▸ **WHAT IS REQUIRED**: You are asked to filter the data below and copy every line holding "primeira".

▸ **RECORD EXTRACTS**:

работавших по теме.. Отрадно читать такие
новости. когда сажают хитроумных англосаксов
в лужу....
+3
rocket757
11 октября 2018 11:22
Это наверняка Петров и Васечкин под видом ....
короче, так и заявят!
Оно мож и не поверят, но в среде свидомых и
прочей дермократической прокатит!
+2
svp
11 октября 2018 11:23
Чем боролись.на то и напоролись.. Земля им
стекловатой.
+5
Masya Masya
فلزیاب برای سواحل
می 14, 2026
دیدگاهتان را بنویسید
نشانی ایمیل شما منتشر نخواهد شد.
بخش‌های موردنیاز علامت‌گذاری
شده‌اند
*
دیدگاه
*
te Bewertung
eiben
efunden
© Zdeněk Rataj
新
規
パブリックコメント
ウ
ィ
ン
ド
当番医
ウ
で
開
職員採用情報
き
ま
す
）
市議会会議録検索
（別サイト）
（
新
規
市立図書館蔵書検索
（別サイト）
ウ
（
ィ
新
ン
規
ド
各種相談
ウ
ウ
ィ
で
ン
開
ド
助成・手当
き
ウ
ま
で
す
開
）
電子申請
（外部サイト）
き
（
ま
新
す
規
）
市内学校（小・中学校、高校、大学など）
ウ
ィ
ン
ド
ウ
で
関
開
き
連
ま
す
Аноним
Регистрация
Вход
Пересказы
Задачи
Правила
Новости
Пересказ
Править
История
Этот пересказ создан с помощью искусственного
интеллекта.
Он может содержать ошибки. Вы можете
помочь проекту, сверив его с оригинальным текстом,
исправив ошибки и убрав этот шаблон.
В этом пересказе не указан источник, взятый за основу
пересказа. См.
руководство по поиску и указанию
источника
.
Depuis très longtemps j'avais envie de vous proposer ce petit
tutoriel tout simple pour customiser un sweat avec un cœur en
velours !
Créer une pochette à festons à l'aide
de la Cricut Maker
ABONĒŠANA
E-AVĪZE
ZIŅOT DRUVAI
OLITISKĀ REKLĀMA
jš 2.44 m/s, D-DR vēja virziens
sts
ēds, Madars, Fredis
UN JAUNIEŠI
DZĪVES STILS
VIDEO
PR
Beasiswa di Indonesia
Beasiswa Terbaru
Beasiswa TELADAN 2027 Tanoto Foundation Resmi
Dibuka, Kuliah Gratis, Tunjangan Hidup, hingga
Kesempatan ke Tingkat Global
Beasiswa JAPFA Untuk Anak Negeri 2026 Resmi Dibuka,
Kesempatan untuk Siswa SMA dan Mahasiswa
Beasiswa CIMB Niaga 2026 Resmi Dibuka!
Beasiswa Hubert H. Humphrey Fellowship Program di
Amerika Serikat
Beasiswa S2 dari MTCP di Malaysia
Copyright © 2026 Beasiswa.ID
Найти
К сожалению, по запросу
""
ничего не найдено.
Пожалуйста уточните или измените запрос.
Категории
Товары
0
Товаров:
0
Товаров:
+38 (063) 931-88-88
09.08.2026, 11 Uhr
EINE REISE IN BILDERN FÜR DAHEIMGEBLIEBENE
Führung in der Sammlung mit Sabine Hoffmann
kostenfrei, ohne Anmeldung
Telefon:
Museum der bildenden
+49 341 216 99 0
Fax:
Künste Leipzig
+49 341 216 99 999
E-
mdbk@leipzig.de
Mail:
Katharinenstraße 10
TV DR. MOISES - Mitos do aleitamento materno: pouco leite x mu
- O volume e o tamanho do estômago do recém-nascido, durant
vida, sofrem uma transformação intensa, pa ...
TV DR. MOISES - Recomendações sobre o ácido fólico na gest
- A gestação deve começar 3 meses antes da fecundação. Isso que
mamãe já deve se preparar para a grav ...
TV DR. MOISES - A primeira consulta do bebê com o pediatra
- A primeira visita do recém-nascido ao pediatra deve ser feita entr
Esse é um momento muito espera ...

▸ **ANSWER TO THIS TASK**:
TV DR. MOISES - A primeira consulta do bebê com o pediatra
- A primeira visita do recém-nascido ao pediatra deve ser feita entr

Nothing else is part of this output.